I have about 8 OLD stacks of fish tanks that are for freshwater that I cannot figure out how to heat the water short of dropping a heater in each tank. They are carrying Af., NA., and SA. cichilids and community fish minus those that are very sensitive to water temp, like discus or angels etc. The OLD saltwater stacks were replaced with brand new DAS stacks straight off the assembly line. Originally there was a large sump/fuge in the back of the store filtering 2 rows of 4 stacks per row saltwater. The tanks are now being converted to fresh and we are trying to figure out how to heat the water to 76-78 during the day when the store is kept at high 60s (ridiculously cold).

As far as I know we are getting new fixtures for the freshwater tanks that will be T-5. Will the new bulbs be able to heat the water significantly?

The store is under new ownership and needs some help to keep it afloat. So any advice?

-Tony
 
Why not continue to use the sump and put the heater(s) in the sump? I would want a valve to section off any specific tank in case of disease outbreak, and in that case you could toss a sponge filter that you kept soaking in the sump and a heater in that specific tank, but have the rest/majority heated/filtered off the sump. That gives you the added benefit of a much larger water column to help with the typical LFS tank overcrowding.

How many are there, and how big are these tanks? LFS tanks are usually 10 - 15 gallons right? We're not talking about expensive heaters, even if you had to put one in each tank. The hardest part of that becomes getting power to each heater.
 
there are some stacks with 6 tanks. 4 on top or bottom and 2 on the opposite sides.

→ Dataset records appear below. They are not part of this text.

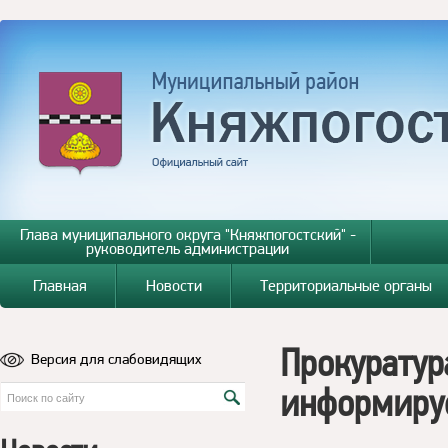
Глава муниципального округа "Княжпогостский" -
руководитель администрации
Главная
Новости
Территориальные органы
Прокуратур
Версия для слабовидящих
информиру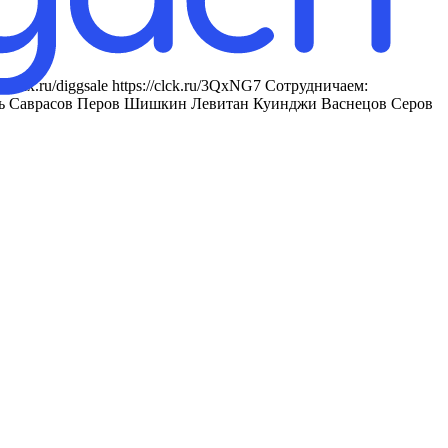
iimax.ru/diggsale https://clck.ru/3QxNG7 Сотрудничаем:
рубель Саврасов Перов Шишкин Левитан Куинджи Васнецов Серов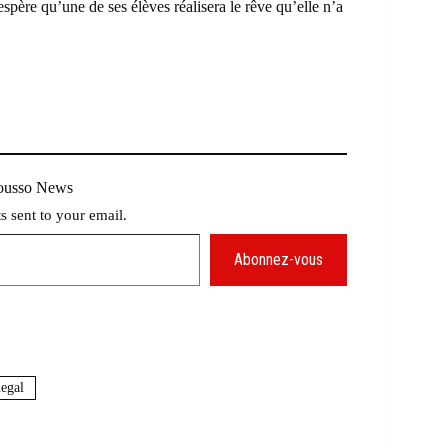
espère qu’une de ses élèves réalisera le rêve qu’elle n’a
Mousso News
ts sent to your email.
Abonnez-vous
egal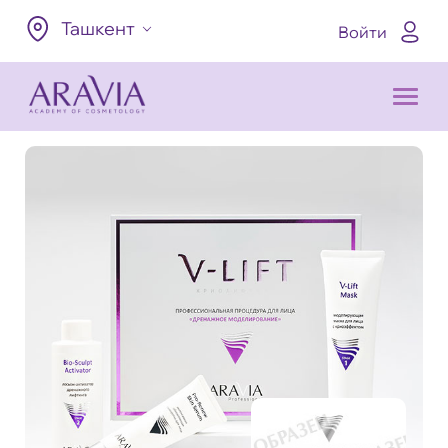
Ташкент
Войти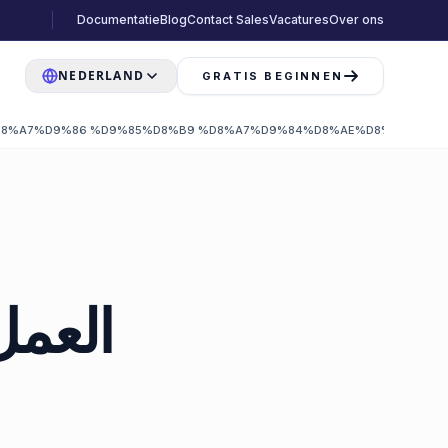
Documentatie
Blog
Contact Sales
Vacatures
Over ons
NEDERLAND
GRATIS BEGINNEN
8%A7%D9%86 %D9%85%D8%B9 %D8%A7%D9%84%D8%AE%D8%A7%D8%
العمل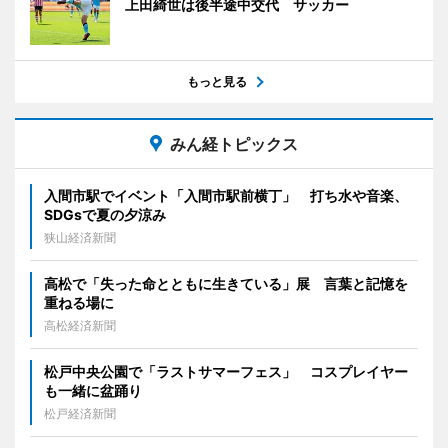
上田綺世は後半途中交代 サッカー
もっと見る
みん経トピックス
入間市駅でイベント「入間市駅前横丁」 打ち水や音楽、
SDGsで夏の夕涼み
狭山経済新聞
高松で「失った命とともに生きている」展 言葉と記憶を
重ねる場に
高松経済新聞
松戸中央公園で「ラストサマーフェス」 コスプレイヤー
も一緒に盆踊り
松戸経済新聞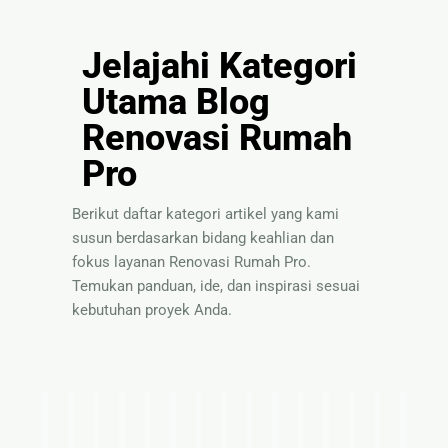
Jelajahi Kategori
Utama Blog
Renovasi Rumah
Pro
Berikut daftar kategori artikel yang kami
susun berdasarkan bidang keahlian dan
fokus layanan Renovasi Rumah Pro.
Temukan panduan, ide, dan inspirasi sesuai
kebutuhan proyek Anda.
I
T
P
S
P
P
I
T
S
B
P
P
I
T
P
d
i
a
o
a
e
n
e
o
a
a
e
n
i
a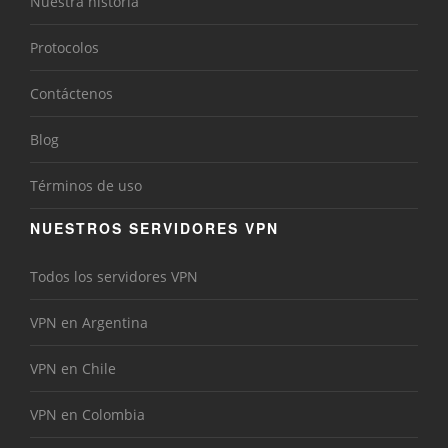
Nuestra historia
Protocolos
Contáctenos
Blog
Términos de uso
NUESTROS SERVIDORES VPN
Todos los servidores VPN
VPN en Argentina
VPN en Chile
VPN en Colombia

so they range from 15-30ish give or take.

we have sponge filters, but they get very dirty very fast depending on the fish. For instance red belly pacu, oscars, dempseys etc.

Just trying to create a more efficient way of filtering, heating and servicing 2 rows of 8 stacks of freshwater fish ranging from cichlids to guppies.

The reason i say nay to the unified sump is the fact that Af cichlids pH requirements.
 
PH requirements are silly unless you're selling wild caught fish. Tank raised fish are used to the PH of the water around them.

If a sump is out of the question, you could use a water heater to circulate water through pipes that run into and out of each tank and then back to the water heater, simular to what Nolapete is doing with his huge tank.

I still think a central sump or central sumps by PH level/Fish type are the best bet.